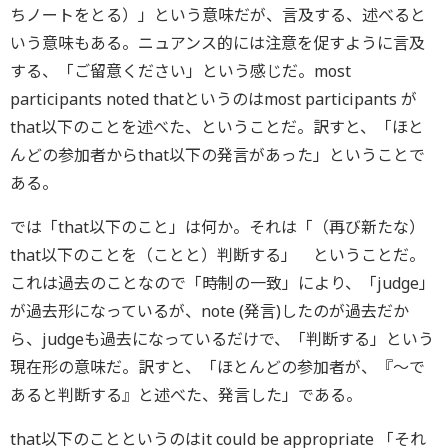
ちノートをとる）」という意味だが、言及する、述べると
いう意味もある。ニュアンス的には注意を促すように言及
する、「ご留意ください」という感じだ。most
participants noted thatというのはmost participants が
that以下のことを述べた、ということだ。訳すと、「ほと
んどの参加者からthat以下の発言があった」ということで
ある。
では「that以下のこと」は何か。それは「（再び新たな）
that以下のことを（ことと）判断する」 ということだ。
これは過去のことなので「時制の一致」により、「judge」
が過去形になっているが、note (発言)したのが過去だか
ら、judgeも過去になっているだけで、「判断する」という
現在形の意味だ。訳すと、「ほとんどの参加者が、『～で
あると判断する』と述べた、発言した」である。
that以下のことというのはit could be appropriate 「それ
::::
» **Try it**
Leaving the images out, print the records above exactly.

» **Your response**
ちノートをとる）」という意味だが、言及する、述べると
いう意味もある。ニュアンス的には注意を促すように言及
する、「ご留意ください」という感じだ。most
participants noted thatというのはmost participants が
that以下のことを述べた、ということだ。訳すと、「ほと
んどの参加者からthat以下の発言があった」ということで
ある。
では「that以下のこと」は何か。それは「（再び新たな）
that以下のことを（ことと）判断する」 ということだ。
これは過去のことなので「時制の一致」により、「judge」
が過去形になっているが、note (発言)したのが過去だか
ら、judgeも過去になっているだけで、「判断する」という
現在形の意味だ。訳すと、「ほとんどの参加者が、『～で
あると判断する』と述べた、発言した」である。
that以下のことというのはit could be appropriate 「それ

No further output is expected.